Currently, If you earn over £242 per week from your job or are self employed and make a profit of more than £12,570 a year then you will be liable to pay national insurance contributions. These contributions are not optional and you will see on your payslip how much is being deducted from your wages if you get paid via PAYE. The amount of contributions you pay are dependent upon your wages so if your wages fluctuate, then so will your contributions. If you are self employed then the rate of your national insurance contributionsNa will be finalised with your self assessment tax return that you submit.
National Insurance contributions help build your entitlement for certain benefits such as the state pension when you reach retirement age and other social security benefits that rely on you having paid enough contributions over time.
There are four different classes of national insurance - these are Classes 1-4. Class 1 is paid by both employers and employees while Class 2 contributions are paid if you are self employed although the good news if you fall into this category is that as from this April 2024, you will no longer be required to pay Class 2 contributions. This is predicted to affect around two million of those who are self-employed in the UK. Class 3 is voluntary with the aim of filling in any gaps you may have accrued in your National Insurance record and Class 4 is paid by the self-employed if you earn over a certain limit. The different Classes may be confusing to some so if you are unsure it is always best to seek professional guidance and advice, especially for those who are self employed.

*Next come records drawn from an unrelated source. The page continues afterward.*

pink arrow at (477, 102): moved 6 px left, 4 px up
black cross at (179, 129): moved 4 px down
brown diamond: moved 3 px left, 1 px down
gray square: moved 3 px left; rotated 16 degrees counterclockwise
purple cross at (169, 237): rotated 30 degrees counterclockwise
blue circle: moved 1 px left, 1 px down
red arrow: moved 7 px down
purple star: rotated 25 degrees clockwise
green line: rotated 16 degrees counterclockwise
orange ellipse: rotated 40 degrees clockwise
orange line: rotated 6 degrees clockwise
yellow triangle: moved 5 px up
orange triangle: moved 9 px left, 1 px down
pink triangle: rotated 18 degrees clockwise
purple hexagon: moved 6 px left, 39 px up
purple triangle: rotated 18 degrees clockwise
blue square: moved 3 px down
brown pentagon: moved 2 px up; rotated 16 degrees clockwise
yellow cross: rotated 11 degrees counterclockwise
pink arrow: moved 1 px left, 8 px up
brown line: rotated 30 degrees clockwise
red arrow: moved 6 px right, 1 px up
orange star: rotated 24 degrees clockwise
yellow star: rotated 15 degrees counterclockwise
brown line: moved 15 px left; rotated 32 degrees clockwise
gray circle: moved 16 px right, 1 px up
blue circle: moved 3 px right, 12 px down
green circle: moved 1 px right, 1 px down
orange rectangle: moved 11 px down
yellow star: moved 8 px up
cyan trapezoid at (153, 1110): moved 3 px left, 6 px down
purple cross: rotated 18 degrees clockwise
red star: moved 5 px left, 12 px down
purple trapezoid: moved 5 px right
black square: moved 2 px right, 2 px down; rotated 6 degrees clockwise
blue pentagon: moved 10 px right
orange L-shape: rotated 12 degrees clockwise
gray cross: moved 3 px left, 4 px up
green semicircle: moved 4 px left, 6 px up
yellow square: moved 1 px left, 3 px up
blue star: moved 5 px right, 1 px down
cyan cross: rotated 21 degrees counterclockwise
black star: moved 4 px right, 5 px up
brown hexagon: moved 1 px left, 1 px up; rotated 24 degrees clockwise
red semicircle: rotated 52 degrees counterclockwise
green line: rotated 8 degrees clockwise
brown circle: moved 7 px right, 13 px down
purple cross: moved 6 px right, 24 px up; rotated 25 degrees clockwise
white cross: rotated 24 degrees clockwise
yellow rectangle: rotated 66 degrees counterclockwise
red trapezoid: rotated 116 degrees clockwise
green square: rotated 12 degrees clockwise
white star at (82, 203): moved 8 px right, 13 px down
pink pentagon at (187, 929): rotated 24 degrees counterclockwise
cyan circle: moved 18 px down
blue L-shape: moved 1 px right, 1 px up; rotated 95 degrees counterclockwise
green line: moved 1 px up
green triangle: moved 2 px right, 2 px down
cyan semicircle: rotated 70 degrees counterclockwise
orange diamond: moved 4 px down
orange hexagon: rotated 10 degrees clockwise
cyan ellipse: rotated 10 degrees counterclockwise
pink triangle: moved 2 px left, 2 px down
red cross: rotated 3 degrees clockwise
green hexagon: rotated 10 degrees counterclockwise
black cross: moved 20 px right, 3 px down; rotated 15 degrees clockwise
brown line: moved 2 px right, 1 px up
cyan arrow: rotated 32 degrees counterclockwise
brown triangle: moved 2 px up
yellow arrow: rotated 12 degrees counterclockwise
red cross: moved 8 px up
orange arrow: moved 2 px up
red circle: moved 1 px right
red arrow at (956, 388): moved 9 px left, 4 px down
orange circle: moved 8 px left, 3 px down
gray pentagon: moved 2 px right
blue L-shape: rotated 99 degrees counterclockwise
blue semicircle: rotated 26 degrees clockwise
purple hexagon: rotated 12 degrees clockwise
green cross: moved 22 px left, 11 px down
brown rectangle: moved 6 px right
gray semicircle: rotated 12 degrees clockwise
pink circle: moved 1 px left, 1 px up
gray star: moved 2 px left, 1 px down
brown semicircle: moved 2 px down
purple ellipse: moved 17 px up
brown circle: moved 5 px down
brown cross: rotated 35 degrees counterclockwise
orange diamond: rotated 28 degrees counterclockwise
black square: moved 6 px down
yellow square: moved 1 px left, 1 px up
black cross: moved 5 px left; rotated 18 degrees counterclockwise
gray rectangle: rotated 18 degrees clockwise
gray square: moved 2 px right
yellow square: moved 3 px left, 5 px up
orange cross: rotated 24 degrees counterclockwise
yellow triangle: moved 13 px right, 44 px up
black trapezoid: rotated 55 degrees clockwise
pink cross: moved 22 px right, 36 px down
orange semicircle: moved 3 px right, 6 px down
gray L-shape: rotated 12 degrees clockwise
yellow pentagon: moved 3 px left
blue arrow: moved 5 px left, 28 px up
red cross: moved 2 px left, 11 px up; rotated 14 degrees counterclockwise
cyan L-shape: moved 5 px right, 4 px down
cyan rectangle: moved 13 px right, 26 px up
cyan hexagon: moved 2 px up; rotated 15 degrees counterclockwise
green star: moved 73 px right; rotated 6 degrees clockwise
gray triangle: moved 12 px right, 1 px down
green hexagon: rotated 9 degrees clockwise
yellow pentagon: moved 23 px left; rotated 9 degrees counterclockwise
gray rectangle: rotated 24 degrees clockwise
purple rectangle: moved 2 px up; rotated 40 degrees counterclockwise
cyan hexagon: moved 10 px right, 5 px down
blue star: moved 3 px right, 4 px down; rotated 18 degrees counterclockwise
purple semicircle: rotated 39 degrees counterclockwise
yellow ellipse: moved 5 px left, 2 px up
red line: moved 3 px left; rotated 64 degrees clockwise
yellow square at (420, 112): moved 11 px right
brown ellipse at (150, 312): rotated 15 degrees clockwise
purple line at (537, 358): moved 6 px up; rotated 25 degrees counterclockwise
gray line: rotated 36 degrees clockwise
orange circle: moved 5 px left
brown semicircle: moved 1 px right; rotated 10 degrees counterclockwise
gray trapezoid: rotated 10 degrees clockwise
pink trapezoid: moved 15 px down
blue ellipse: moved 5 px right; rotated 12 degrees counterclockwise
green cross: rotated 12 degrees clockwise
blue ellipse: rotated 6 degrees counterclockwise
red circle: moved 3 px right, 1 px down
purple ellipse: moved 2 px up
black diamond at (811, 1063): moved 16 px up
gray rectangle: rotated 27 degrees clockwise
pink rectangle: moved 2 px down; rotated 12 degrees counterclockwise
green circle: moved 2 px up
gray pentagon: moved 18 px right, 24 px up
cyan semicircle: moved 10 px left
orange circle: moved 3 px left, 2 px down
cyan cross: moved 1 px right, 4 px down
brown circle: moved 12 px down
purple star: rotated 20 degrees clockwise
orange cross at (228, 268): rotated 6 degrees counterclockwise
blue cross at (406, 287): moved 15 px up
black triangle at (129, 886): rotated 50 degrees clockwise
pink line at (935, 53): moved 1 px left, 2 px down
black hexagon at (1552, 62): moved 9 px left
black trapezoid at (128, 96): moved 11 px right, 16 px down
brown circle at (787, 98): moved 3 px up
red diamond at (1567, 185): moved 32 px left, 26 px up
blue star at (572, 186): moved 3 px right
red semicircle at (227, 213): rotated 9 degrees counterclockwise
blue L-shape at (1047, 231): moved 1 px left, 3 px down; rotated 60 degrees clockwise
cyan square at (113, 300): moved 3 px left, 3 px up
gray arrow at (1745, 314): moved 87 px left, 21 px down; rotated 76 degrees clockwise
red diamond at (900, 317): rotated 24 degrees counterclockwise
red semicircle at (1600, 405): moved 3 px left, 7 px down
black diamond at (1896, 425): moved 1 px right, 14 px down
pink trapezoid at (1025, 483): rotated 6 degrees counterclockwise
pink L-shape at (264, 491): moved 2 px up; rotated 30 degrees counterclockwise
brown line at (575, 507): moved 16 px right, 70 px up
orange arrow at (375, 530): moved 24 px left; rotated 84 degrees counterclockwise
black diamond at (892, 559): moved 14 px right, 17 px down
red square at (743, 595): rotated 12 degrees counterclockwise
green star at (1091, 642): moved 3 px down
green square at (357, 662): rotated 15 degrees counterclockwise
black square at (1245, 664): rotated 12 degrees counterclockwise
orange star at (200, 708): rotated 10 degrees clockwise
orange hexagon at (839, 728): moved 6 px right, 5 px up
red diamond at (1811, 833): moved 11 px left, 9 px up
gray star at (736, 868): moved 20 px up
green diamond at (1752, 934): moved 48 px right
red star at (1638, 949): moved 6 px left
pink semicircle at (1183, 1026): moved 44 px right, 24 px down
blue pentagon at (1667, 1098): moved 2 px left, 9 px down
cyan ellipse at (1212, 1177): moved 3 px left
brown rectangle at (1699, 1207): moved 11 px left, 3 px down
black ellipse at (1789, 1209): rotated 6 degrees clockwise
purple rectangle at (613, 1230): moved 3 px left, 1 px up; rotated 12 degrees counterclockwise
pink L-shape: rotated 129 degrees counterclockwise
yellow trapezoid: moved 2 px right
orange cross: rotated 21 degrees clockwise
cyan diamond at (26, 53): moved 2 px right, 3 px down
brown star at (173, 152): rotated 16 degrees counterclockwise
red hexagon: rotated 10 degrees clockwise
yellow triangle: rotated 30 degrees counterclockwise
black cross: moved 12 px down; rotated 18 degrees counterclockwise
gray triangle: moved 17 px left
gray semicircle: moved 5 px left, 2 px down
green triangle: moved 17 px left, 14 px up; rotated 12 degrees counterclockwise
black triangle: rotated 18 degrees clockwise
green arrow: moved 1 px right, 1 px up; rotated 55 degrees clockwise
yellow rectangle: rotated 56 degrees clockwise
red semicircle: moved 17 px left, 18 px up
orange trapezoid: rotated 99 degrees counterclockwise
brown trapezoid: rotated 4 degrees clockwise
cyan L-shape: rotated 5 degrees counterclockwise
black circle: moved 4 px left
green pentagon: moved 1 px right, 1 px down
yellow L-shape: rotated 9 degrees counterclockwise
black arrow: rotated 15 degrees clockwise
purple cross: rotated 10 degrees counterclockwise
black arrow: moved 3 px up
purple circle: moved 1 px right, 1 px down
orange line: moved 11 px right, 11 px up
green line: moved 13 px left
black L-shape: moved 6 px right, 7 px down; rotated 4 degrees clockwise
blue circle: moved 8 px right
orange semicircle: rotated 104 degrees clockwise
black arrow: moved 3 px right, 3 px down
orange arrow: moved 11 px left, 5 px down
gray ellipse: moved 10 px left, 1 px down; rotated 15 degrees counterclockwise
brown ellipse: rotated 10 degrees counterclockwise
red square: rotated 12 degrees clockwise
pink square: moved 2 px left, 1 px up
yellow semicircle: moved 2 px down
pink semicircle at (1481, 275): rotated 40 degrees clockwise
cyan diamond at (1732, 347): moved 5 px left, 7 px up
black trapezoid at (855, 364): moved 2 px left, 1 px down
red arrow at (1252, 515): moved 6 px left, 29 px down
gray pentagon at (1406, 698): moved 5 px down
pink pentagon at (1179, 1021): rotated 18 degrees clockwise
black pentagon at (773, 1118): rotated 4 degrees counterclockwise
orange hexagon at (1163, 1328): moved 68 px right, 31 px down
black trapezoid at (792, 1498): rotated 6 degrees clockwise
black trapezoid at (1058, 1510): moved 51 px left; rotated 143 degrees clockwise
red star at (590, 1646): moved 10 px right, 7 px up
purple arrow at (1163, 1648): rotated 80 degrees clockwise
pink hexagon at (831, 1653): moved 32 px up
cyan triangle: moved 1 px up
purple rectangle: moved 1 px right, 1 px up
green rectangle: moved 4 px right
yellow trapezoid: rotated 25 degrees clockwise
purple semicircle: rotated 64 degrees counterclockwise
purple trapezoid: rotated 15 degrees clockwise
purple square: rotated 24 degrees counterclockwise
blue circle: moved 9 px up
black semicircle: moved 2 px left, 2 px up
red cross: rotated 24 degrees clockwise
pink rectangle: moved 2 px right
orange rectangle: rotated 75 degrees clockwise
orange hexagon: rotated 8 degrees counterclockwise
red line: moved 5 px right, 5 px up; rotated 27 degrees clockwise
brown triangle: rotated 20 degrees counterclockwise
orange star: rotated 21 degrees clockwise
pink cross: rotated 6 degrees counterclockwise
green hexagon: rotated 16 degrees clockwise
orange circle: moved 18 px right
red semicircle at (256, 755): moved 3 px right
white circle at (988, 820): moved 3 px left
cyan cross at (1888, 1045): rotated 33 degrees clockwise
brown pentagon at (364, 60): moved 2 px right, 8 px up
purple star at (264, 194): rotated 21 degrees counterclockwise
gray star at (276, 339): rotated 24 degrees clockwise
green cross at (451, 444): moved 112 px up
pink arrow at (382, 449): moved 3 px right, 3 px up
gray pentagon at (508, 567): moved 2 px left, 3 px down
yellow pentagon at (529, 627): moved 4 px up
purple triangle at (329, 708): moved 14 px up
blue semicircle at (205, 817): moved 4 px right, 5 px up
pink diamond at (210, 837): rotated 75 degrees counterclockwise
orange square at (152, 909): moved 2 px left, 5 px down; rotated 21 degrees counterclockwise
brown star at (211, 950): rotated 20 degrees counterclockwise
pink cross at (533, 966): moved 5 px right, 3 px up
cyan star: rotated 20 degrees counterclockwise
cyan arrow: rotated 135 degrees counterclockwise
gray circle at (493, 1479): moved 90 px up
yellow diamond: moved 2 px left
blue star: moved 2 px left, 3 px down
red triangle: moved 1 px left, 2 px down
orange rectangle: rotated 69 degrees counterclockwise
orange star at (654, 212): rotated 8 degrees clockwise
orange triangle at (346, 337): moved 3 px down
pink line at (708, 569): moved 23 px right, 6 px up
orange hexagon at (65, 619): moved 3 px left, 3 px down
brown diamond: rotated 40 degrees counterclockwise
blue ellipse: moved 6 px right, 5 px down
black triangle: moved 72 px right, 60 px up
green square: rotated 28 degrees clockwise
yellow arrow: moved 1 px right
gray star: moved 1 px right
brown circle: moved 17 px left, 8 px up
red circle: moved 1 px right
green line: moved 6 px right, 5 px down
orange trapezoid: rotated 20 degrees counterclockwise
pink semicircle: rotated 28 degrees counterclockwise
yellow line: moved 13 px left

However, as from last week on January 6th, the national insurance rates were cut by 2%, from 12% to 10% which may not appear to be much yet it will make a significant difference to many workers in the UK, (around 27 million!) and the impact will be seen in January’s wages. A few examples are as follows. A person who earns a salary of £25,000 each year will be £20.72 better off each month while someone earning £40,000 will see an extra £45.72 each month and with the cost of living crisis still evident, it will be a welcome post Christmas gift for many.